• What is needed: Word for word, restate every line of the material.

++++ The records ++++

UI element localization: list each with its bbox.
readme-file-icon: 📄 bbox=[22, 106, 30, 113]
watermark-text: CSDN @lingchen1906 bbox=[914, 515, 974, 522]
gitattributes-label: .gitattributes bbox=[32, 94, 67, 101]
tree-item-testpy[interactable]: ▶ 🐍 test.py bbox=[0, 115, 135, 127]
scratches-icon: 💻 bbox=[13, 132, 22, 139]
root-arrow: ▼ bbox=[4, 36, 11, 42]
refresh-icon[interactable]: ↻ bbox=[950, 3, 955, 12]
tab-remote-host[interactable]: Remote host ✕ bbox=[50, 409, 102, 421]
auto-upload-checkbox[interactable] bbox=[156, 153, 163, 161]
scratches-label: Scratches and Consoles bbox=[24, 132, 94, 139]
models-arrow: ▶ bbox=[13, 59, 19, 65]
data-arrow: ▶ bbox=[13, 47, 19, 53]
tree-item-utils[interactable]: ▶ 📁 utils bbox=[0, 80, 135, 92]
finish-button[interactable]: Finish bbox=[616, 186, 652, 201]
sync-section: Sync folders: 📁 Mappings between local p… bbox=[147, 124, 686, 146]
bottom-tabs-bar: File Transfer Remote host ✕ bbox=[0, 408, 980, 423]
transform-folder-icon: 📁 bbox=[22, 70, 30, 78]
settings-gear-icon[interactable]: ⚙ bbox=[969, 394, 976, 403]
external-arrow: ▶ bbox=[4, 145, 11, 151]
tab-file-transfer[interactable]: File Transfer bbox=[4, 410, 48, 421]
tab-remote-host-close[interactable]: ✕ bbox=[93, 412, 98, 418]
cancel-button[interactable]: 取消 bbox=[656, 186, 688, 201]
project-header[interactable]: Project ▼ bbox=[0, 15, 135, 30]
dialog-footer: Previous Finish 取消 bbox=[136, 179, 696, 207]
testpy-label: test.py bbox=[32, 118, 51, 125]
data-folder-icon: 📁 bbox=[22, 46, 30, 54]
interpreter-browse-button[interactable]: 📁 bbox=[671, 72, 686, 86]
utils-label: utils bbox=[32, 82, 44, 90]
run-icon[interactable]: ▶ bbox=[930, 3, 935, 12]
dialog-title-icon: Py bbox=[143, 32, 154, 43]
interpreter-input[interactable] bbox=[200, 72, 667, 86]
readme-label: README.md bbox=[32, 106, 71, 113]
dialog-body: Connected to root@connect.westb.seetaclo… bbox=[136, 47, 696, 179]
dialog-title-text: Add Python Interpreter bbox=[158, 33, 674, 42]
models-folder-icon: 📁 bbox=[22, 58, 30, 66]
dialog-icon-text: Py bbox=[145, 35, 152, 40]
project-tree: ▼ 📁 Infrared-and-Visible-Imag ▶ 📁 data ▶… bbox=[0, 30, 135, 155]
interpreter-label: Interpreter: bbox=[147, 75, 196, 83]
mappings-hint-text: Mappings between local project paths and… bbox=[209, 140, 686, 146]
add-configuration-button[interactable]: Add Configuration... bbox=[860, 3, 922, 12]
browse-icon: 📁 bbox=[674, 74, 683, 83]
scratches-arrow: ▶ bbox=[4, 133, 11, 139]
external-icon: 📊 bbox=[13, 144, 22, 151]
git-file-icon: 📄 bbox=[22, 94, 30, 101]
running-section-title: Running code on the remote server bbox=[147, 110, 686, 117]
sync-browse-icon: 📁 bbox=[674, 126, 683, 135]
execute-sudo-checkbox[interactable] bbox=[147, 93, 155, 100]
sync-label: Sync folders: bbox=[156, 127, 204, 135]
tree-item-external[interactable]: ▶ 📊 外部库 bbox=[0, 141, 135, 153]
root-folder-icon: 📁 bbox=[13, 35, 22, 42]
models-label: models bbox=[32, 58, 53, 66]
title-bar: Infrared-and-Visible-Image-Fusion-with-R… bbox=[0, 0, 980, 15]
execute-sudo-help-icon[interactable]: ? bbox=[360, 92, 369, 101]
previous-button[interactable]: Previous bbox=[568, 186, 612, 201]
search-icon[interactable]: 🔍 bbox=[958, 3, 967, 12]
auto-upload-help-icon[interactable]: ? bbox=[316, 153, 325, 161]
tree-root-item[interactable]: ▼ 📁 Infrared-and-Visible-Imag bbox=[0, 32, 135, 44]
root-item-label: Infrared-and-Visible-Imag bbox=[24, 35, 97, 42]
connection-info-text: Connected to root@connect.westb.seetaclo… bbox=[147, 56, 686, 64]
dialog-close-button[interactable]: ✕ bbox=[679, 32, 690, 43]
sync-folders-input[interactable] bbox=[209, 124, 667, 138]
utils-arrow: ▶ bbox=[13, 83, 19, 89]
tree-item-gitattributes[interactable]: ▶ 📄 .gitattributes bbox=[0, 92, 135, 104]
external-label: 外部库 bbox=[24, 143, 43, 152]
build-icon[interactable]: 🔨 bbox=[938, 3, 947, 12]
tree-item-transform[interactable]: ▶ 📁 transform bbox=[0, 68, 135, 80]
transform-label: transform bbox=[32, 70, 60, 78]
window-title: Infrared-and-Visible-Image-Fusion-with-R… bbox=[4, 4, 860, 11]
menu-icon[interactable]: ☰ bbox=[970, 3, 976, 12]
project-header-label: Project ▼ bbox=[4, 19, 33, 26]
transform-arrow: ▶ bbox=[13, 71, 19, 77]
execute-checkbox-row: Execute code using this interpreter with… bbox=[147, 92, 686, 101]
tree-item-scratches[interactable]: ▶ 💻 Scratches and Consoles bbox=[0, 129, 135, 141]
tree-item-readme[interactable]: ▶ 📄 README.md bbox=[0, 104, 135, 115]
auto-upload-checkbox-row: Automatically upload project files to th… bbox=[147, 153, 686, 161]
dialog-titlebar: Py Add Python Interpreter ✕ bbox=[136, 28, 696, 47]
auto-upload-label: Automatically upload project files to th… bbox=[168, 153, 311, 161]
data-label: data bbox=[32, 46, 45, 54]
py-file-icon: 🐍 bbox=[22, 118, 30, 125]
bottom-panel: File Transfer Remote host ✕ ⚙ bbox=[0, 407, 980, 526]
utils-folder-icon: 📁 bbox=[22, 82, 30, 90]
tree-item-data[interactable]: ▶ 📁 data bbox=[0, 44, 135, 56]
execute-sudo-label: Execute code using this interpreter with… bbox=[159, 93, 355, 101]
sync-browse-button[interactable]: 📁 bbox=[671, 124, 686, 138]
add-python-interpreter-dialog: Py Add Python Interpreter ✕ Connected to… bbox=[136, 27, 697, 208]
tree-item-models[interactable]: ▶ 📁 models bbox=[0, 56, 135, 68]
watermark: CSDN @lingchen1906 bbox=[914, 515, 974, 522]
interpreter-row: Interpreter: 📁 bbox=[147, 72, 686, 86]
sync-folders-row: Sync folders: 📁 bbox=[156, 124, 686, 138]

++++

• Solution to this problem:
UI element localization: list each with its bbox.
readme-file-icon: 📄 bbox=[22, 106, 30, 113]
watermark-text: CSDN @lingchen1906 bbox=[914, 515, 974, 522]
gitattributes-label: .gitattributes bbox=[32, 94, 67, 101]
tree-item-testpy[interactable]: ▶ 🐍 test.py bbox=[0, 115, 135, 127]
scratches-icon: 💻 bbox=[13, 132, 22, 139]
root-arrow: ▼ bbox=[4, 36, 11, 42]
refresh-icon[interactable]: ↻ bbox=[950, 3, 955, 12]
tab-remote-host[interactable]: Remote host ✕ bbox=[50, 409, 102, 421]
auto-upload-checkbox[interactable] bbox=[156, 153, 163, 161]
scratches-label: Scratches and Consoles bbox=[24, 132, 94, 139]
models-arrow: ▶ bbox=[13, 59, 19, 65]
data-arrow: ▶ bbox=[13, 47, 19, 53]
tree-item-utils[interactable]: ▶ 📁 utils bbox=[0, 80, 135, 92]
finish-button[interactable]: Finish bbox=[616, 186, 652, 201]
sync-section: Sync folders: 📁 Mappings between local p… bbox=[147, 124, 686, 146]
bottom-tabs-bar: File Transfer Remote host ✕ bbox=[0, 408, 980, 423]
transform-folder-icon: 📁 bbox=[22, 70, 30, 78]
settings-gear-icon[interactable]: ⚙ bbox=[969, 394, 976, 403]
external-arrow: ▶ bbox=[4, 145, 11, 151]
tab-file-transfer[interactable]: File Transfer bbox=[4, 410, 48, 421]
tab-remote-host-close[interactable]: ✕ bbox=[93, 412, 98, 418]
cancel-button[interactable]: 取消 bbox=[656, 186, 688, 201]
project-header[interactable]: Project ▼ bbox=[0, 15, 135, 30]
dialog-footer: Previous Finish 取消 bbox=[136, 179, 696, 207]
testpy-label: test.py bbox=[32, 118, 51, 125]
data-folder-icon: 📁 bbox=[22, 46, 30, 54]
interpreter-browse-button[interactable]: 📁 bbox=[671, 72, 686, 86]
utils-label: utils bbox=[32, 82, 44, 90]
run-icon[interactable]: ▶ bbox=[930, 3, 935, 12]
dialog-title-icon: Py bbox=[143, 32, 154, 43]
interpreter-input[interactable] bbox=[200, 72, 667, 86]
readme-label: README.md bbox=[32, 106, 71, 113]
dialog-body: Connected to root@connect.westb.seetaclo… bbox=[136, 47, 696, 179]
dialog-title-text: Add Python Interpreter bbox=[158, 33, 674, 42]
models-folder-icon: 📁 bbox=[22, 58, 30, 66]
dialog-icon-text: Py bbox=[145, 35, 152, 40]
project-tree: ▼ 📁 Infrared-and-Visible-Imag ▶ 📁 data ▶… bbox=[0, 30, 135, 155]
interpreter-label: Interpreter: bbox=[147, 75, 196, 83]
mappings-hint-text: Mappings between local project paths and… bbox=[209, 140, 686, 146]
add-configuration-button[interactable]: Add Configuration... bbox=[860, 3, 922, 12]
browse-icon: 📁 bbox=[674, 74, 683, 83]
scratches-arrow: ▶ bbox=[4, 133, 11, 139]
external-icon: 📊 bbox=[13, 144, 22, 151]
git-file-icon: 📄 bbox=[22, 94, 30, 101]
running-section-title: Running code on the remote server bbox=[147, 110, 686, 117]
sync-browse-icon: 📁 bbox=[674, 126, 683, 135]
execute-sudo-checkbox[interactable] bbox=[147, 93, 155, 100]
sync-label: Sync folders: bbox=[156, 127, 204, 135]
tree-item-external[interactable]: ▶ 📊 外部库 bbox=[0, 141, 135, 153]
root-folder-icon: 📁 bbox=[13, 35, 22, 42]
models-label: models bbox=[32, 58, 53, 66]
title-bar: Infrared-and-Visible-Image-Fusion-with-R… bbox=[0, 0, 980, 15]
execute-sudo-help-icon[interactable]: ? bbox=[360, 92, 369, 101]
previous-button[interactable]: Previous bbox=[568, 186, 612, 201]
search-icon[interactable]: 🔍 bbox=[958, 3, 967, 12]
auto-upload-help-icon[interactable]: ? bbox=[316, 153, 325, 161]
tree-root-item[interactable]: ▼ 📁 Infrared-and-Visible-Imag bbox=[0, 32, 135, 44]
root-item-label: Infrared-and-Visible-Imag bbox=[24, 35, 97, 42]
connection-info-text: Connected to root@connect.westb.seetaclo… bbox=[147, 56, 686, 64]
dialog-close-button[interactable]: ✕ bbox=[679, 32, 690, 43]
sync-folders-input[interactable] bbox=[209, 124, 667, 138]
utils-arrow: ▶ bbox=[13, 83, 19, 89]
tree-item-gitattributes[interactable]: ▶ 📄 .gitattributes bbox=[0, 92, 135, 104]
external-label: 外部库 bbox=[24, 143, 43, 152]
build-icon[interactable]: 🔨 bbox=[938, 3, 947, 12]
tree-item-transform[interactable]: ▶ 📁 transform bbox=[0, 68, 135, 80]
transform-label: transform bbox=[32, 70, 60, 78]
window-title: Infrared-and-Visible-Image-Fusion-with-R… bbox=[4, 4, 860, 11]
menu-icon[interactable]: ☰ bbox=[970, 3, 976, 12]
project-header-label: Project ▼ bbox=[4, 19, 33, 26]
transform-arrow: ▶ bbox=[13, 71, 19, 77]
execute-checkbox-row: Execute code using this interpreter with… bbox=[147, 92, 686, 101]
tree-item-scratches[interactable]: ▶ 💻 Scratches and Consoles bbox=[0, 129, 135, 141]
tree-item-readme[interactable]: ▶ 📄 README.md bbox=[0, 104, 135, 115]
auto-upload-checkbox-row: Automatically upload project files to th… bbox=[147, 153, 686, 161]
dialog-titlebar: Py Add Python Interpreter ✕ bbox=[136, 28, 696, 47]
auto-upload-label: Automatically upload project files to th… bbox=[168, 153, 311, 161]
data-label: data bbox=[32, 46, 45, 54]
py-file-icon: 🐍 bbox=[22, 118, 30, 125]
bottom-panel: File Transfer Remote host ✕ ⚙ bbox=[0, 407, 980, 526]
utils-folder-icon: 📁 bbox=[22, 82, 30, 90]
tree-item-data[interactable]: ▶ 📁 data bbox=[0, 44, 135, 56]
execute-sudo-label: Execute code using this interpreter with… bbox=[159, 93, 355, 101]
sync-browse-button[interactable]: 📁 bbox=[671, 124, 686, 138]
add-python-interpreter-dialog: Py Add Python Interpreter ✕ Connected to… bbox=[136, 27, 697, 208]
tree-item-models[interactable]: ▶ 📁 models bbox=[0, 56, 135, 68]
watermark: CSDN @lingchen1906 bbox=[914, 515, 974, 522]
interpreter-row: Interpreter: 📁 bbox=[147, 72, 686, 86]
sync-folders-row: Sync folders: 📁 bbox=[156, 124, 686, 138]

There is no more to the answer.